Even though my health is good now, I must face the fact that ultimately all of us die.  I believe that many people, including myself, want to have some control over the end of life experience. Poor health and advancing age tends to focus more of ones attention on what our final days of life will be like.  I view this issue as a basic question of automony and personal freedom, but there are also ethical and moral issues on both sides of the debate. I intend to do everything in my power to make sure that my end of life process does not selflessly utilize medical resources to extend my life my a few weeks or months, even if that means moving to Oregon. The same medical advances that extend our lives and improve our quality of life are also being used in some cases to extend our lives beyond the natural limits of our bodies. 

 

As a society we certainly do not want an assisted suicide process that allows anyone who has a serious illness or injury to expect to be helped to end her or his life.  In at least two instances Dr. Kevorkian helped persons commit suicide that who’s only illness was severe depression.  At the other extreme, society should not demand that terminally ill persons to spend that last months, or sometimes years, in extreme pain or in vegetative comas like Terry Schiavo. Our society quite rightly insists that we as individuals assume more personal responsibility in managing every aspect of our lives while refusing to allow us to make decisions on how our impending death will occur.

 

We know that a substantial amount of medical and financial resources are devoted to caring for terminally ill patients in their last six months of life.  In spite of Living Wills and “ do not resuscitate” instructions families and doctors ignore the wishes of the patient to control the final days of their lives.
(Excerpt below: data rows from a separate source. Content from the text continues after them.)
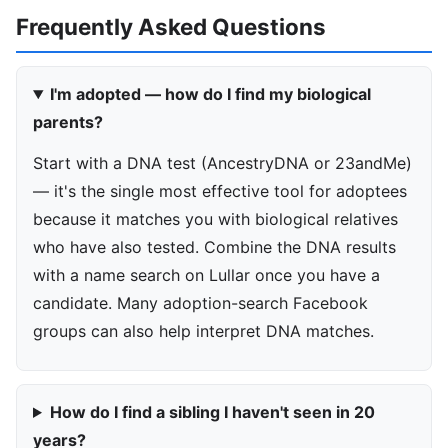
Frequently Asked Questions
I'm adopted — how do I find my biological
parents?
Start with a DNA test (AncestryDNA or 23andMe)
— it's the single most effective tool for adoptees
because it matches you with biological relatives
who have also tested. Combine the DNA results
with a name search on Lullar once you have a
candidate. Many adoption-search Facebook
groups can also help interpret DNA matches.
How do I find a sibling I haven't seen in 20
years?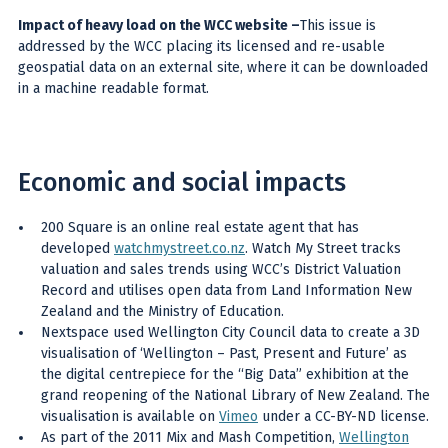
Impact of heavy load on the WCC website
–
This issue is
addressed by the WCC placing its licensed and re-usable
geospatial data on an external site, where it can be downloaded
in a machine readable format.
Economic and social impacts
200 Square is an online real estate agent that has
developed
watchmystreet.co.nz
. Watch My Street tracks
valuation and sales trends using WCC’s District Valuation
Record and utilises open data from Land Information New
Zealand and the Ministry of Education.
Nextspace used Wellington City Council data to create a 3D
visualisation of ‘Wellington – Past, Present and Future’ as
the digital centrepiece for the “Big Data” exhibition at the
grand reopening of the National Library of New Zealand. The
visualisation is available on
Vimeo
under a CC-BY-ND license.
As part of the 2011 Mix and Mash Competition,
Wellington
We understand the desire of the families to maintain their loved ones life as long as possible and the very real concern on the part of doctors and hospitals that they will be criticized and sued for not using all of their medical skill to maintain life regardless of the medical realities, but we also need to respect the wishes of the patient.

 

Even more importantly, we need to understand that expending our finite medical expertise and resources on maintaining the lives of terminally ill elderly patients automatically deprives younger patients of needed medical care.  This year a poor thirteen-year-old boy in New Jersey died of a brain infection because his mother did not have enough money to have an abscessed tooth treated.

 

The reports from Oregon and the Netherlands demonstrate that we can design a rational system of assisted suicide where no person can be pressured into accepting a premature death and no medical professional can be required to participate in a process that he or she believes is immoral, unethical or illegal.